C.State Court's Rejection of Petitioner's Complaint for Superintending Control

Petitioner's second habeas claim concerns the Michigan Supreme Court's refusal to accept for filing his Complaint for Superintending Control, submitted in June 2012. Petitioner argues that the Michigan Supreme Court's rejection of his pleading denied him his rights under the Equal Protection and Due Process Clauses because the state court regularly grants similar motions from non-indigent defendants. Petitioner provides only a bare allegation with no evidentiary support that non-indigent defendants' complaints for superintending control are treated differently by the Michigan Supreme Court.

The Sixth Circuit Court of Appeals has held that the "application of the doctrine of superintending control is clearly a matter of Michigan state law" unless the "alleged error rises to the level of violating the Due Process Clause." Fondren v. Lecureux, No. 93-1914, 1994 WL 508259, *3 (6th Cir. Sept. 16, 1994). "Process is not an end in itself. Its constitutional purpose is to protect a substantive interest to which the individual has a legitimate claim of entitlement.'" Id. quoting Olim v. Wakinekona, 461 U.S. 238, 250 (1983). The "substantive interest at stake in a habeas corpus petition is the right to a fundamentally fair trial." Id. A petitioner's claim concerning the state court's "use of an order of superintending control [has] no relationship to the substantive fairness of [the petitioner's] trial" and, consequently, raises no due process concerns. Id.

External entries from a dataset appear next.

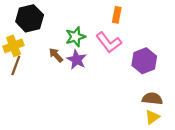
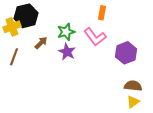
yellow cross: (14, 46) -> (12, 27), moved
brown arrow: (56, 55) -> (41, 43), moved, turned 88

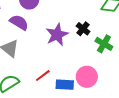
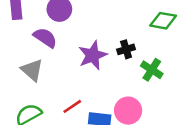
black cross: (83, 29) -> (126, 49), turned 32

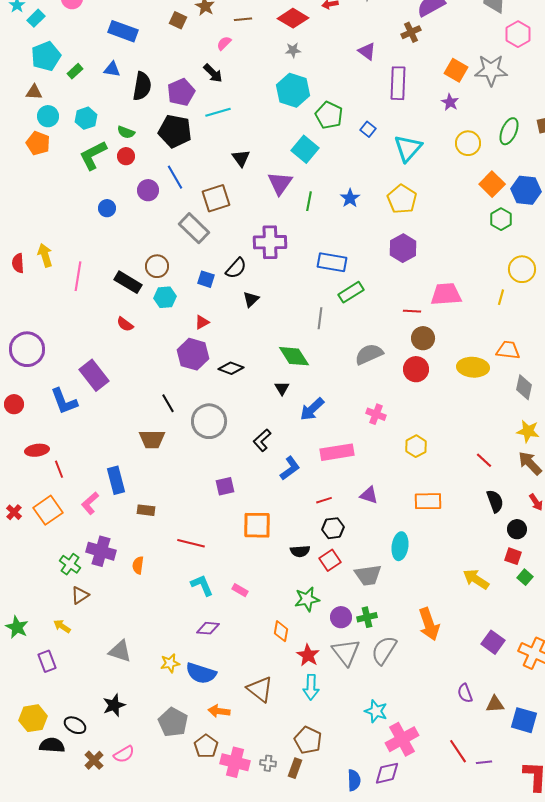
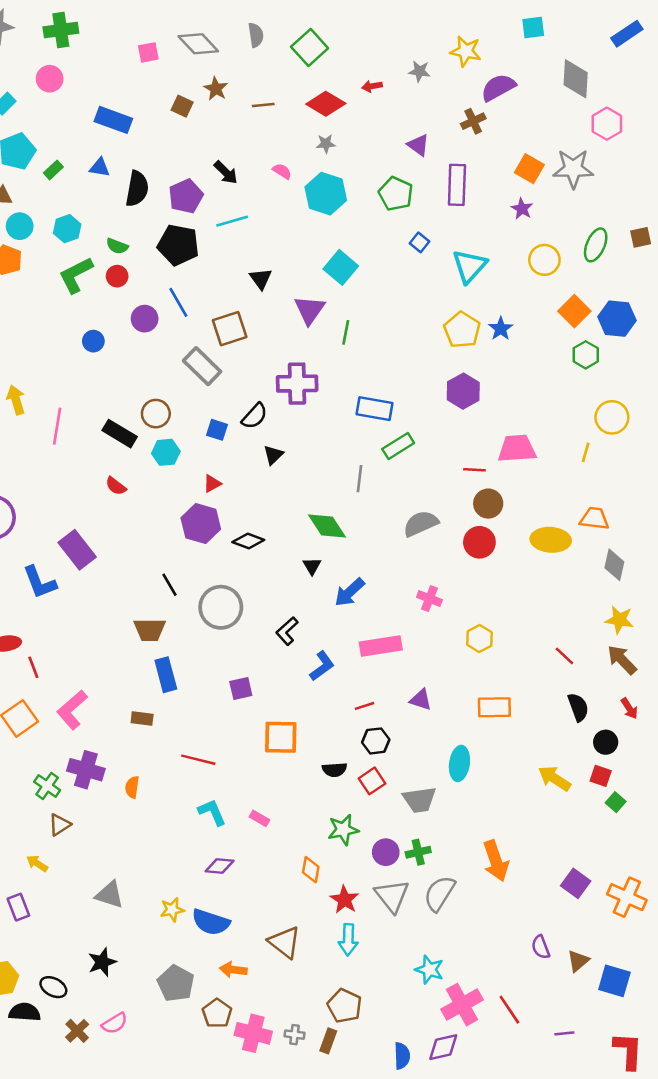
pink semicircle: (224, 43) -> (282, 171), moved, turned 77
green pentagon: (329, 115) -> (396, 194), moved
blue star: (350, 198) -> (501, 329), moved
blue rectangle: (116, 480) -> (166, 675), moved
pink L-shape: (90, 503) -> (72, 710), size x1.4
yellow arrow: (476, 579) -> (554, 778), moved
brown triangle: (495, 704) -> (578, 961), turned -36
red line: (458, 751) -> (509, 1010), moved

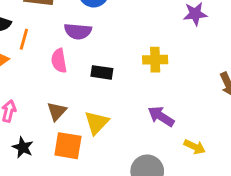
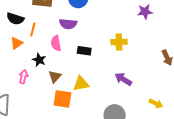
yellow triangle: (97, 123) -> (81, 84), turned 36
black star: (23, 147) -> (39, 60), moved
yellow arrow: (195, 147) -> (156, 103), moved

Petitioner's allegation that the state court's refusal to file his complaint for superintending control violated the Equal Protection Clause is also not cognizable on habeas review. Habeas corpus relief is available to a state prisoner "only on the ground that he is in custody in violation of the constitution or laws of treaties of the United States." 28 U.S.C. § 2254(a). Petitioner's claim that the Michigan Supreme Court improperly denied his complaint for superintending control is collateral to Petitioner's conviction and detention and therefore not cognizable under § 2254. Kirby v. Dutton, 794 F.2d 245, 247-48 (6th Cir. 1986).


Federal Rule of Appellate Procedure 22 provides that an appeal may not proceed unless a certificate of appealability ("COA") is issued under 28 U.S.C. § 2253. Rule 11 of the Rules Governing Section 2254 Proceedings now requires that the court "must issue or deny a certificate of appealability when it enters a final order adverse to the applicant."

A COA may be issued "only if the applicant has made a substantial showing of the denial of a constitutional right." 28 U.S.C. §2253(c)(2). A petitioner must show "that reasonable jurists could debate whether (or, for that matter, agree that) the petition should have been resolved in a different manner or that the issues presented were adequate to deserve encouragement to proceed further." Slack v. McDaniel, 529 U.S. 473, 484 (2000) (citation omitted). In this case, the court concludes that reasonable jurists would not debate the conclusion that the petition fails to state a claim upon which habeas corpus relief should be granted. Therefore, the court will deny a certificate of appealability.


The decision of the Michigan state court was not contrary to clearly established federal law, an unreasonable application of clearly established federal law, or an unreasonable determination of the facts. Accordingly,

IT IS ORDERED that the petition for a writ of habeas corpus and a certificate of appealability are DENIED.